Sherrod Brown Optimistic About Public Option
Sen. Sherrod Brown (D-Ohio) is optimistic that the drama over the public option will end, telling CNN this week that the historical significance of the reform vote will ultimately be enough to sway the four moderates now opposing the public option to vote in favor of the bill.
In the wake
of Saturday’s Senate vote to take up the chamber’s health reform
legislation, the focus of the debate has shifted back to the public option,
over which no fewer than four Democratic caucus members — Sens. Mary
Landrieu (D-La.), Blanche Lincoln (D-Ark.), Ben Nelson (D-Neb.) and Joe
Lieberman (I-Conn.) — have threatened to kill the bill.
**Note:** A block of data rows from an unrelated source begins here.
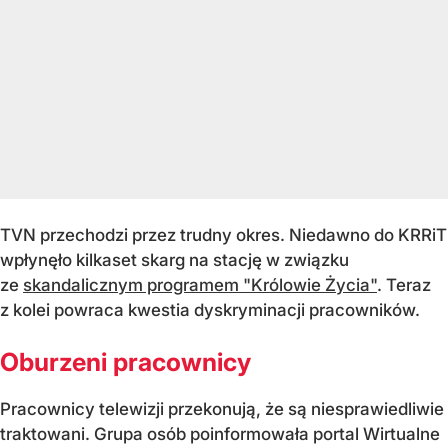
TVN przechodzi przez trudny okres. Niedawno do KRRiT
wpłynęło kilkaset skarg na stację w związku
ze
skandalicznym programem "Królowie Życia"
. Teraz
z kolei powraca kwestia dyskryminacji pracowników.
Oburzeni pracownicy
Pracownicy telewizji przekonują, że są niesprawiedliwie
traktowani. Grupa osób poinformowała portal Wirtualne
With Congress out of town for the Thanksgiving break, there’s been
little to distract Washington’s prognosticators from offering their
predictions over the public plan’s fate. Truth is, no one is quite sure
how this saga is going to play out. Based on comments from several of
the four moderates since Saturday’s vote, it’s tempting to argue that
Democratic leaders will at the very least have to scale back the public
plan to pass the larger bill. Then again, the way Landrieu melted Saturday
at the chance to secure millions of federal dollars for Louisiana
indicates that there’s much more at play here than mere principle.
With all of that in mind, Sen. Sherrod Brown (D-Ohio) offered his
own optimistic take on how the drama over the public option will end,
telling CNN yesterday that the historical significance of the reform
vote will ultimately be enough to sway the four moderates in favor of
the bill.
In the end, I don’t want four Democratic senators
dictating to the other 56 of us and to the country, when the public
option has this much support, that it’s not going to be in it. […]I don’t think they want to be on the wrong side of history. I don’t
think they want to go back and say, you know, on a procedural vote, I
killed the most important bill in my political career. I don’t think
they want to be there on that. So I think in the end, we get them.